Thursday, March 18, 2010

Video vs. Raw : Log vs. Lin.

As our world keeps replacing reality with 1's and 0's it's a good idea to get everyone on the same page when we discuss certain words and/or processes. I've found through experience that just because we have gotten accustomed to using terms like RAW and S-Log does not mean we actually understand the choice we're about to make. Here is a conversational rather than technical explanation to clear the air.

When it comes to digital acquisition we have three specific choices that we can make on-set which will directly determine the quality of our image and our ability to make changes to it in post-production. Do we record Raw, Log, or straight HD Video?

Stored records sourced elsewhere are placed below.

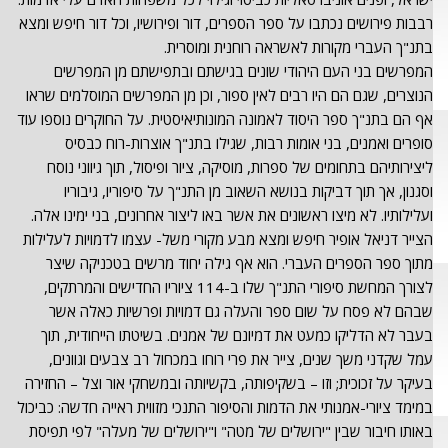
רבבות פירושים נכתבו על ספר הספרים, דור ופירושיו, וכל דור חיפש ומצא
בתנ"ך העברי מקורות לאשראה רוחנית ומוסרית.
המפרשים בני העם היהודי שונים בגישתם ובתפישתם מן המפרשים
הנוצרים, שגם הם היו רבים לאין ספור, וכן מן המפרשים המוסלמים שראו
אף הם בתנ"ך ספר היסוד לאמונה המונותיאיסטית. על החוקרים נוספו עוד
סופרים ואמנים, בני אומות רבות, שגילו בתנ"ך אוצרות-רוח כבסיס
ליצירותיהם בתחומים של ספרות, מוסיקה, ציור ופיסול, תוך גיווני נוסח
וסגנון, אך תוך דביקות בנושא השאוב מן התנ"ך על סיפוריו, גיבוריו
ועלילותיו. לא מיצו ראשונים את אשר באו ליצור אחרונים, בני ימינו אלה.
הצייר דניאל אופיר חיפש ומצא מבע מקורי משל- עצמו לדמויות לעלילות
מתוך ספר הספרים העברי. הוא אף גילה יחוד מרשים בטכניקה שיצר
לצורך המחשת סיפורי התנ"ך שלו ב-114 ציוריו החדישים והמרתקים,
שבהם לא פסח על שום ספר והעלה גם דמויות ופרשיות כאלה אשר
בעבר לא הדליקו כמעט את דמיונם של אמנים. בשיטתו הייחודית, תוך
עמל שקדני משך שנים, צייר את פרי רוחו במכחול רב צבעים וגוונים,
בעיקר על זכוכית; וזו – בשקיפותה, בקשיותה ובמשחקי אור וצל – החזירה
במימד ציורי-אמנותי את הדמות והסיפור התנכי מזווית ראייה חדשה: כביכול
באותו חיבור שבין "ירושלים של מטה" ו"ירושלים של מעלה" לפי תפיסת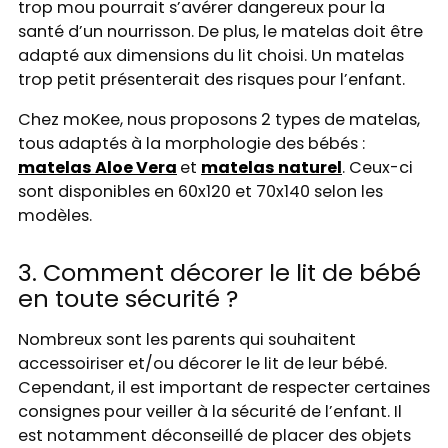
trop mou pourrait s’avérer dangereux pour la
santé d’un nourrisson. De plus, le matelas doit être
adapté aux dimensions du lit choisi. Un matelas
trop petit présenterait des risques pour l’enfant.
Chez moKee, nous proposons 2 types de matelas,
tous adaptés à la morphologie des bébés :
matelas Aloe Vera
et
matelas naturel
. Ceux-ci
sont disponibles en 60x120 et 70x140 selon les
modèles.
3. Comment décorer le lit de bébé
en toute sécurité ?
Nombreux sont les parents qui souhaitent
accessoiriser et/ou décorer le lit de leur bébé.
Cependant, il est important de respecter certaines
consignes pour veiller à la sécurité de l’enfant. Il
est notamment déconseillé de placer des objets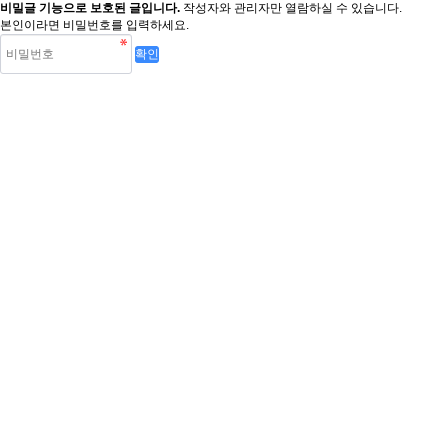
비밀글 기능으로 보호된 글입니다.
작성자와 관리자만 열람하실 수 있습니다.
본인이라면 비밀번호를 입력하세요.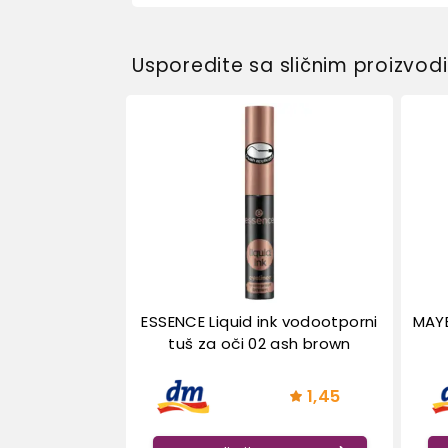
Usporedite sa sličnim proizvo
ESSENCE Liquid ink vodootporni
MAYB
tuš za oči 02 ash brown
1,45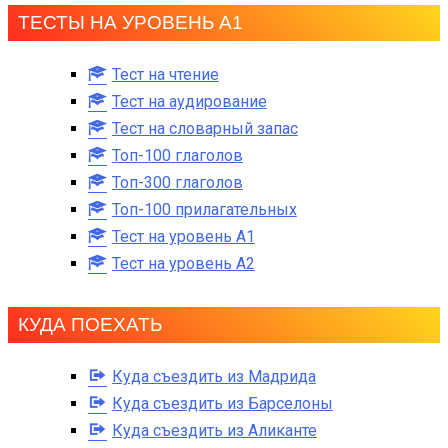
ТЕСТЫ НА УРОВЕНЬ А1
Тест на чтение
Тест на аудирование
Тест на словарный запас
Топ-100 глаголов
Топ-300 глаголов
Топ-100 прилагательных
Тест на уровень A1
Тест на уровень A2
КУДА ПОЕХАТЬ
Куда съездить из Мадрида
Куда съездить из Барселоны
Куда съездить из Аликанте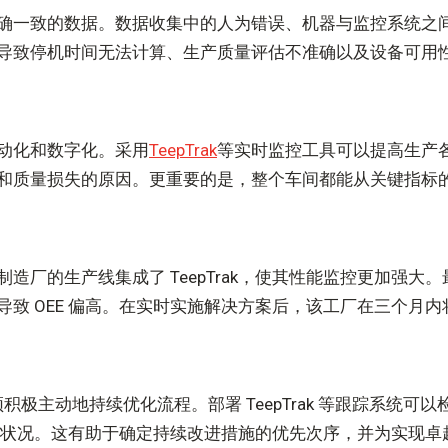
乏准确一致的数据。数据收集中的人为错误、机器与监控系统之
陷会导致停机时间无法计算、生产质量评估不准确以及设备可用
动化和数字化。采用
TeepTrak
等实时监控工具可以提高生产
和质量损失的原因。更重要的是，整个车间都能从关键指标
厂的生产线集成了 TeepTrak，使其性能监控更加强大。最初
 OEE 偏高。在实时实施解决方案后，该工厂在三个月内将 
就必须积极主动地持续优化流程。部署 TeepTrak 等跟踪系
生产状况。这有助于确定持续改进措施的优先次序，并为实现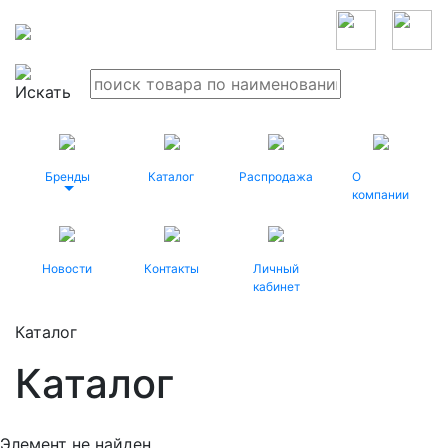
Бренды
Каталог
Распродажа
О
компании
Новости
Контакты
Личный
кабинет
Каталог
Каталог
Элемент не найден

First we must decide in what form we want to capture our image. We have two choices here: Raw or Video. Raw is a digital camera sensor's unprocessed linear luminance values. Because this is just data a raw file will not include any white balance adjustment, color and saturation adjustments, gamma correction, or debayering (if it is a CMOS sensor). Simply stated: a Raw file is NOT an image. It is just the luminance values from every pixel on the sensor. It is data: 1's and 0's. A digital Raw file is analogous to 35mm negative. Though you can interpret an image by looking at a film negative you must color time, print from the neg to a release stock, and finally project the print to view your image as intended. It is the same with digital Raw files. You can interpret an image from the coded luminance values in a Raw file but you won’t actually see your image until it has been processed through either a camera’s firmware (like the Sony F35 which is a Video camera, not a Raw camera) or post-production software (like Speedgrade DI or RedAlert).

Once a Raw file is processed to create an image it ceases to be Raw and instead becomes Video. Raw is data, Video is the image. RED R3D files are your Raw files, but once you open a R3D in RedAlert it becomes a HD Video clip. You will never be able to actually view your Raw file as an image. If you did, it would look something like this:


The reason that Raw is preferable as a capture choice over HD Video is that any processing manipulation that is done to your image during post will be done directly from the source data (each pixel’s luminance values). During the Digital Intermediate process any change to the Raw file simply transcodes the original values into the newly “timed” values while also adding other mathematical transfer functions to the data set such as gamma curves and gain reduction to achieve your overall “look”. This is often referred to as Rendering. If you decide to change your “look” all of your changes will be rendered from the original Raw file and not your previous rendered “look” thereby maintaining the true values found in the Raw file. This is why color-timing Raw files is considered “non-destructive” to your original captured image.

Here's our Raw file after color timing:


Color-timing from a HD Video source is destructive. Any changes made to your image are “burnt in” to your new “look”. Once these changes are made they cannot be unmade. There is no reset button. This is why some cameras are capable of recording in a log video mode. By recording in log the camera attempts to stretch and squeeze the image to capture as closely as possible each pixel’s luminance values within the context of a HD Video signal. But more on that in just a bit.

A great way to think of Raw vs. Video is to imagine constructing a house. A Raw file is your blueprint. Though the overall shape and size of your new home is set you still retain the ability to make a wide range of choices. From adding closets to raising the ceiling height any changes can be redrafted and visualized before construction begins. With Video you assume the role of the foreman. Not only has the final blueprint been drafted, but the foundation has been laid and the house has been framed. Though you still have the ability to make changes, every window you add or room you extend requires physically cutting into your home's frame and either throwing away or adding material. Any change, big or small, will fundamentally weaken your home's foundation. Too many radical revisions can bring the whole structure right down into a pile of junk. Then again, a bad artistic eye can be just as fatal...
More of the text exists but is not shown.